[Page-level text extractions]
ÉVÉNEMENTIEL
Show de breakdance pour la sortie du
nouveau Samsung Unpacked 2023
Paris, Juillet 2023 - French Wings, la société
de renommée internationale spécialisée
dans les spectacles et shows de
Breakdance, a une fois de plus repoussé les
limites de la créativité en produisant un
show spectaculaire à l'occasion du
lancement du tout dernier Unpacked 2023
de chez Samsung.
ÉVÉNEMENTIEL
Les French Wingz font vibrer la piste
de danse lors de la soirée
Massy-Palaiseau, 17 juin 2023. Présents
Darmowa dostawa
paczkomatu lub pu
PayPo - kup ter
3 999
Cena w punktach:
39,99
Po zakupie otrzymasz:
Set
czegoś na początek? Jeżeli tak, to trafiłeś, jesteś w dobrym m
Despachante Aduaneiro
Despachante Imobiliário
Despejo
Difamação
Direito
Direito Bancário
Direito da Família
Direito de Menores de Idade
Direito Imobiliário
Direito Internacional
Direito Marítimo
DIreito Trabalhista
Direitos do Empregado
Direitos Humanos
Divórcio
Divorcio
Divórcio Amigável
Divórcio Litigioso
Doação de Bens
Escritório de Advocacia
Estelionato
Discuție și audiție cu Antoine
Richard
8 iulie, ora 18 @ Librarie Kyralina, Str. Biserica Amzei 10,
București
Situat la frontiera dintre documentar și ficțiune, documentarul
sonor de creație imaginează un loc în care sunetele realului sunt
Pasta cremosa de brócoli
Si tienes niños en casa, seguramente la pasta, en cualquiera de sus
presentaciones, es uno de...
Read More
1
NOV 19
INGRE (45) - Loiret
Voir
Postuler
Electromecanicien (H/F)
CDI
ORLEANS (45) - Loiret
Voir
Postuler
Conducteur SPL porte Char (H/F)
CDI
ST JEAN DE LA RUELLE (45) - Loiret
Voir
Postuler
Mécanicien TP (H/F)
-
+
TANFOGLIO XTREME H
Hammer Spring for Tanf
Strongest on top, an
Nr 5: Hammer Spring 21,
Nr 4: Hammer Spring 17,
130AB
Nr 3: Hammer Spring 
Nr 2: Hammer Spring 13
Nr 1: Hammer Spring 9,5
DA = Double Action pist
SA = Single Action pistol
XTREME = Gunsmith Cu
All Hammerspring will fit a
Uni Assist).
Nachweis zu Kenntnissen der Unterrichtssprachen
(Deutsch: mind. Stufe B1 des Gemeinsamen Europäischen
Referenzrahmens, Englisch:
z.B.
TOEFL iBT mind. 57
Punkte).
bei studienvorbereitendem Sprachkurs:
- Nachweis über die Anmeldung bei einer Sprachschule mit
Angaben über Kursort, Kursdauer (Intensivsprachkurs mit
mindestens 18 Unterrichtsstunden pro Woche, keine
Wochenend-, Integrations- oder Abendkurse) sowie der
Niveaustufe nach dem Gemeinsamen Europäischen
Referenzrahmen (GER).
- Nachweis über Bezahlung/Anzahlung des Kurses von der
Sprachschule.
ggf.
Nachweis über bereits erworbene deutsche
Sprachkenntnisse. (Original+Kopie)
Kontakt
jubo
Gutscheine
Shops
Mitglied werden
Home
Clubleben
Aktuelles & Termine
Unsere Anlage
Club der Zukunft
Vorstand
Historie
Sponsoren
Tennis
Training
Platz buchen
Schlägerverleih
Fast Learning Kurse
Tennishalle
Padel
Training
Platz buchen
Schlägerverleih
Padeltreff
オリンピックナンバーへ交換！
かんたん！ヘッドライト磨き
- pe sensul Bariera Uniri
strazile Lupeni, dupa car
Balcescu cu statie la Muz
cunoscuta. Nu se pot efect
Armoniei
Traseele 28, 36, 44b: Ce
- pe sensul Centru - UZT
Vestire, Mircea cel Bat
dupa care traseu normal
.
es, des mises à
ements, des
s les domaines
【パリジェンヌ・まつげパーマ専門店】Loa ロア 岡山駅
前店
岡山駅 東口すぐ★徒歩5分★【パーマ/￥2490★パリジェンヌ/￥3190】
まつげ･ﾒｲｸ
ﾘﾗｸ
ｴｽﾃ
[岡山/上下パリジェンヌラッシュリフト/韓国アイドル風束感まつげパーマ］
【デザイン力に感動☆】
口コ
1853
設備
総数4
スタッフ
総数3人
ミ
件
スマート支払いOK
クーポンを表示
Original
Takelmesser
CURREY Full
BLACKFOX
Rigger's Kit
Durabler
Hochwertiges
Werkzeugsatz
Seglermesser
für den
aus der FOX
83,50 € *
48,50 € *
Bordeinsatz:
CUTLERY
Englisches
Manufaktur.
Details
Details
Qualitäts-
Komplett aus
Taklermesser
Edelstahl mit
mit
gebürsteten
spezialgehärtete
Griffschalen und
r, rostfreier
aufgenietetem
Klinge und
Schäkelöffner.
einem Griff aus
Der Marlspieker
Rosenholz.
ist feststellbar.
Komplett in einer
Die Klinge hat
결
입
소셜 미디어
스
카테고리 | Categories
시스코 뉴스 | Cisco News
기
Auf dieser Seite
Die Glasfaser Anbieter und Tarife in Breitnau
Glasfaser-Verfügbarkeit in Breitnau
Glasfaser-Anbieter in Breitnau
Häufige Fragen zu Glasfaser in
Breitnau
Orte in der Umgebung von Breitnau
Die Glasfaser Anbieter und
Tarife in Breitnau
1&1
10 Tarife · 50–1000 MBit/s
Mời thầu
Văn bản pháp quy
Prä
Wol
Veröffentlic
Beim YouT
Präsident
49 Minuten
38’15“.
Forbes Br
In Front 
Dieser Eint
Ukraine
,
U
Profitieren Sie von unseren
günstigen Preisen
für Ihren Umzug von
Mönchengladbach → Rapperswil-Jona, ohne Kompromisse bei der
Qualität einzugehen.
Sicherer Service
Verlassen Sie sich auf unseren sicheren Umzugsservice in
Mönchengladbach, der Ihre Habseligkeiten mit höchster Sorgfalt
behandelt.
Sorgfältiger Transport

» EXERCISE GOAL
Repeat the entries above exactly, beginning at their first line and ending with the line that contains "show spectaculaire à l'occasion du", with nothing added.

» RESPONSE FOR THIS EXERCISE
ÉVÉNEMENTIEL
Show de breakdance pour la sortie du
nouveau Samsung Unpacked 2023
Paris, Juillet 2023 - French Wings, la société
de renommée internationale spécialisée
dans les spectacles et shows de
Breakdance, a une fois de plus repoussé les
limites de la créativité en produisant un
show spectaculaire à l'occasion du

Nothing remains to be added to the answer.